Call it one more side effect of hormone replacement therapy. For years, the drugs looked so good that researchers and pharmaceutical companies had little incentive to look for other treatments that would relieve the symptoms of menopause. That has left women with few good alternatives to the hormones, even as worrisome tidings from the Women's Health Initiative accumulate.
Those findings, however, are spurring new research aimed at helping menopausal women without increasing their risk of disease, specialists said yesterday. "There are a number of agents in development that are not hormonal," said Dr. James Simon, president of The North American Menopause Society. "It just takes time and money."
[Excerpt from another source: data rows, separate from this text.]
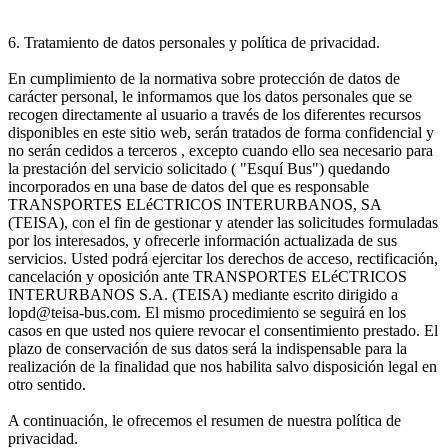
6. Tratamiento de datos personales y política de privacidad.
En cumplimiento de la normativa sobre protección de datos de
carácter personal, le informamos que los datos personales que se
recogen directamente al usuario a través de los diferentes recursos
disponibles en este sitio web, serán tratados de forma confidencial y
no serán cedidos a terceros , excepto cuando ello sea necesario para
la prestación del servicio solicitado ( "Esquí Bus") quedando
incorporados en una base de datos del que es responsable
TRANSPORTES ELéCTRICOS INTERURBANOS, SA
(TEISA), con el fin de gestionar y atender las solicitudes formuladas
por los interesados, y ofrecerle información actualizada de sus
servicios. Usted podrá ejercitar los derechos de acceso, rectificación,
cancelación y oposición ante TRANSPORTES ELéCTRICOS
INTERURBANOS S.A. (TEISA) mediante escrito dirigido a
lopd@teisa-bus.com. El mismo procedimiento se seguirá en los
casos en que usted nos quiere revocar el consentimiento prestado. El
plazo de conservación de sus datos será la indispensable para la
realización de la finalidad que nos habilita salvo disposición legal en
otro sentido.
A continuación, le ofrecemos el resumen de nuestra política de
privacidad.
Some researchers are finding that antidepressants such as Prozac and Effexor may help with hot flashes, Simon said.
At Wyeth Pharmaceuticals, the biggest maker of hormone therapy drugs, the search for an alternative is "not back-burner stuff," said Dr. Victoria Kusiak, North American medical director.
The first drug likely to emerge from development is a "specific estrogen receptor modulator," she said. Some researchers believe that SERM drugs could become the next generation of menopause therapy. Because they act differently on different parts of the body, it might be possible to find just the right one for a patient at high risk for breast cancer or uterine cancer, for examples.
Other researchers and doctors predict that the future lies in more customized treatments for menopausal symptoms, whether through using more specific estrogen drugs, other hormones, or symptom-specific herbs. For many years, menopause specialists assumed that the two hormones, estrogen and progestin, given in standard therapy were the answer, because they are obviously lost when the ovaries fail, said Jonathan L. Tilly, director of the Vincent Center for Reproductive Biology at Massachusetts General Hospital.
But "that's a very naive thought," he said. "It's clear from my vantage point that the ovaries produce hundreds of different hormones and factors. Obviously estrogen and progestin are important, but clearly they're not the only things lost when the ovaries fail at menopause."